Saved entries

☆ ☆ ☆ ☆ ☆ ☆ ☆

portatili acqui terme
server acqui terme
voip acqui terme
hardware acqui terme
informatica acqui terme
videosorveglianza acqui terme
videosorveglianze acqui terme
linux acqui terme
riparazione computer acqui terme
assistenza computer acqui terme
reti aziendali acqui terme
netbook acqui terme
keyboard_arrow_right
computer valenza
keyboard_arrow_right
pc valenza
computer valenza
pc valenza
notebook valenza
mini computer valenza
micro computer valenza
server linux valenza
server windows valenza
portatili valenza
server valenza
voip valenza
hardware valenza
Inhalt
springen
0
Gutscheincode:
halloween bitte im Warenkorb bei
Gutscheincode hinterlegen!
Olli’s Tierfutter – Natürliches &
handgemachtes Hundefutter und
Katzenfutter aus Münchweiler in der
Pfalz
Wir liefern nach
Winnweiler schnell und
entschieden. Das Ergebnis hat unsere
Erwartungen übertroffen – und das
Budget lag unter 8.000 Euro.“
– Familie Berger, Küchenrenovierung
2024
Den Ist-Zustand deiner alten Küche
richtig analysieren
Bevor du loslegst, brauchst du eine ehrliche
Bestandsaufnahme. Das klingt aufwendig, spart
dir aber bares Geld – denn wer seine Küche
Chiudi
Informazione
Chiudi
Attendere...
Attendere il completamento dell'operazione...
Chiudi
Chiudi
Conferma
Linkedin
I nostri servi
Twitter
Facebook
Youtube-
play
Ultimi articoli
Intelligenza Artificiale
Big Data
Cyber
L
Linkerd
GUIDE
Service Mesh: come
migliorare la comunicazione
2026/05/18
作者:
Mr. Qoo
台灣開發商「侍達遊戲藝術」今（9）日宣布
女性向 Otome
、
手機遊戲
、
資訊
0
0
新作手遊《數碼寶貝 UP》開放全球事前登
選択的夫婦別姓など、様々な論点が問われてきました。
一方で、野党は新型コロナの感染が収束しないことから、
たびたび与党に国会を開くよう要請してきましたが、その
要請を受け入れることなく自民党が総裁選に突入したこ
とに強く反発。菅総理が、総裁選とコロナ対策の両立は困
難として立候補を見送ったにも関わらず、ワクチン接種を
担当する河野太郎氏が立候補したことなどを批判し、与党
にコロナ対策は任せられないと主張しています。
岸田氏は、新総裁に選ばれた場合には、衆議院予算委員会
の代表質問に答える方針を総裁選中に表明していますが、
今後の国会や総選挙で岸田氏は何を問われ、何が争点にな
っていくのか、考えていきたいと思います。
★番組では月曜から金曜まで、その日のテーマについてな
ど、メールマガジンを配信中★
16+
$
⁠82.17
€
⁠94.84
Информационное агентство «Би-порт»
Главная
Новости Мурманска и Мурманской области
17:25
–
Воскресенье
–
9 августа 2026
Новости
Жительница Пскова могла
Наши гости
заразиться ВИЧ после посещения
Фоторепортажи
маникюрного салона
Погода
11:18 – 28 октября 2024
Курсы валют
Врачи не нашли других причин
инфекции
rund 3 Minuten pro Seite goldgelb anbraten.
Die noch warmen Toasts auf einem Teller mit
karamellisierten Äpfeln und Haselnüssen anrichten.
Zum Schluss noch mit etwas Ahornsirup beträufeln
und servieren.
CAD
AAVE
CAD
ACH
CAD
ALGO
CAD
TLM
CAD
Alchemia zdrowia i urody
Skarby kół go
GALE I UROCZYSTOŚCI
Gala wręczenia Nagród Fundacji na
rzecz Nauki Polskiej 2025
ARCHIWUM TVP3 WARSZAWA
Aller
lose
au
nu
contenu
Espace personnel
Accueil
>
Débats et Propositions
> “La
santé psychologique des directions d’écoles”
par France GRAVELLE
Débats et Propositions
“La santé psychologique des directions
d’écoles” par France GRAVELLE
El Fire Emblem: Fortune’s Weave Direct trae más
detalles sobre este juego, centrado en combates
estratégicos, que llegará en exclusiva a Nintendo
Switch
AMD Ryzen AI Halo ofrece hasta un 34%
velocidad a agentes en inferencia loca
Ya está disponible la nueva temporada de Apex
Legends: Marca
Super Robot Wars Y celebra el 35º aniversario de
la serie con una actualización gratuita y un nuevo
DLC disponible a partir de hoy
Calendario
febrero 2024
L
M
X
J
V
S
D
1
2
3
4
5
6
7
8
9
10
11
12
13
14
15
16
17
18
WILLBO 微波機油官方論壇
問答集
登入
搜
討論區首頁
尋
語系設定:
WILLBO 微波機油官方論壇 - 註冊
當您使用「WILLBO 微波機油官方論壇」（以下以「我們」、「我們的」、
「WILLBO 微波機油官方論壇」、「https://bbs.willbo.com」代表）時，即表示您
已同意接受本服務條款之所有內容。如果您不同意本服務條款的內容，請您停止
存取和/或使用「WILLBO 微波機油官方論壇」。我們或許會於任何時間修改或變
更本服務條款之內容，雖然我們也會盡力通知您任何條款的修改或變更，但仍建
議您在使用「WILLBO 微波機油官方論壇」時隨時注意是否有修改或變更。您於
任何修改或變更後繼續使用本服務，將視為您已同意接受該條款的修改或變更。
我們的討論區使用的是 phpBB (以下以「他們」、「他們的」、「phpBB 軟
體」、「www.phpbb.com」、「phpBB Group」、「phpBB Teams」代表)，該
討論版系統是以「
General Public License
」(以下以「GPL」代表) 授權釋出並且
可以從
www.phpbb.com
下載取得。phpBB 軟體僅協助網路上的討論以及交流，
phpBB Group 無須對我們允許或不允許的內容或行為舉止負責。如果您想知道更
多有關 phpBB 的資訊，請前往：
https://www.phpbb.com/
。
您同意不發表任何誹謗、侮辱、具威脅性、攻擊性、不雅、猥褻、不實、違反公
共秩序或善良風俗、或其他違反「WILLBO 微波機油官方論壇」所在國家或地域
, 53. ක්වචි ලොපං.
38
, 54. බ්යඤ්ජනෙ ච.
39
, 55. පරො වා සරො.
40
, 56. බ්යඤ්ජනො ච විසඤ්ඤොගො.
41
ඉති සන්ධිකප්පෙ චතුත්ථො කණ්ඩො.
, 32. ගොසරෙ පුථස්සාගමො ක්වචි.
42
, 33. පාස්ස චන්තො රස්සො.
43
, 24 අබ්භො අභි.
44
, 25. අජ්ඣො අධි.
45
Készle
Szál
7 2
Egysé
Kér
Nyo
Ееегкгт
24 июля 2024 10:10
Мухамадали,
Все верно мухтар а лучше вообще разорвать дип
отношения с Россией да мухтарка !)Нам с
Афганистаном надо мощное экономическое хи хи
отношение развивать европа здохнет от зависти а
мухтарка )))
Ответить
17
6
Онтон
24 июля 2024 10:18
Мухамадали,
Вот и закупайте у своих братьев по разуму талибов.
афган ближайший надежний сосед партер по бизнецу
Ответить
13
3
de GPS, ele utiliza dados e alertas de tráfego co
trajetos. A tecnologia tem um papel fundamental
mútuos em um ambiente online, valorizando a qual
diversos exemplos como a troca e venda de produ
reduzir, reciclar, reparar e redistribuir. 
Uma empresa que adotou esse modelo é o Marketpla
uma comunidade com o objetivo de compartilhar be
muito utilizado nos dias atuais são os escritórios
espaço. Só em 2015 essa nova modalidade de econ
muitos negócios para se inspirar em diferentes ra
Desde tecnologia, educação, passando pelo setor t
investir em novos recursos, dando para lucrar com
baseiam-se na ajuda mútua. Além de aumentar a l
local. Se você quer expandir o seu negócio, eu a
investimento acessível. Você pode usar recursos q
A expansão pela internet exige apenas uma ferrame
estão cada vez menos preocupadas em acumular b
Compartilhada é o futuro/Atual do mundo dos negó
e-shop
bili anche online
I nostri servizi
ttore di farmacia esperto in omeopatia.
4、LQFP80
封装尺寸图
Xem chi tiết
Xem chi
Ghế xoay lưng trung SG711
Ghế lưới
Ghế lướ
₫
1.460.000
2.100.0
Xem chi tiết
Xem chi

☆ ☆ ☆ ☆ ☆ ☆ ☆

• **What you are asked to do**:
Your answer should be the lines above from the one containing "Фоторепортажи" through the one containing "El Fire Emblem: Fortune’s", copied exactly and with both ends kept.

• **Task output**:
Фоторепортажи
маникюрного салона
Погода
11:18 – 28 октября 2024
Курсы валют
Врачи не нашли других причин
инфекции
rund 3 Minuten pro Seite goldgelb anbraten.
Die noch warmen Toasts auf einem Teller mit
karamellisierten Äpfeln und Haselnüssen anrichten.
Zum Schluss noch mit etwas Ahornsirup beträufeln
und servieren.
CAD
AAVE
CAD
ACH
CAD
ALGO
CAD
TLM
CAD
Alchemia zdrowia i urody
Skarby kół go
GALE I UROCZYSTOŚCI
Gala wręczenia Nagród Fundacji na
rzecz Nauki Polskiej 2025
ARCHIWUM TVP3 WARSZAWA
Aller
lose
au
nu
contenu
Espace personnel
Accueil
>
Débats et Propositions
> “La
santé psychologique des directions d’écoles”
par France GRAVELLE
Débats et Propositions
“La santé psychologique des directions
d’écoles” par France GRAVELLE
El Fire Emblem: Fortune’s Weave Direct trae más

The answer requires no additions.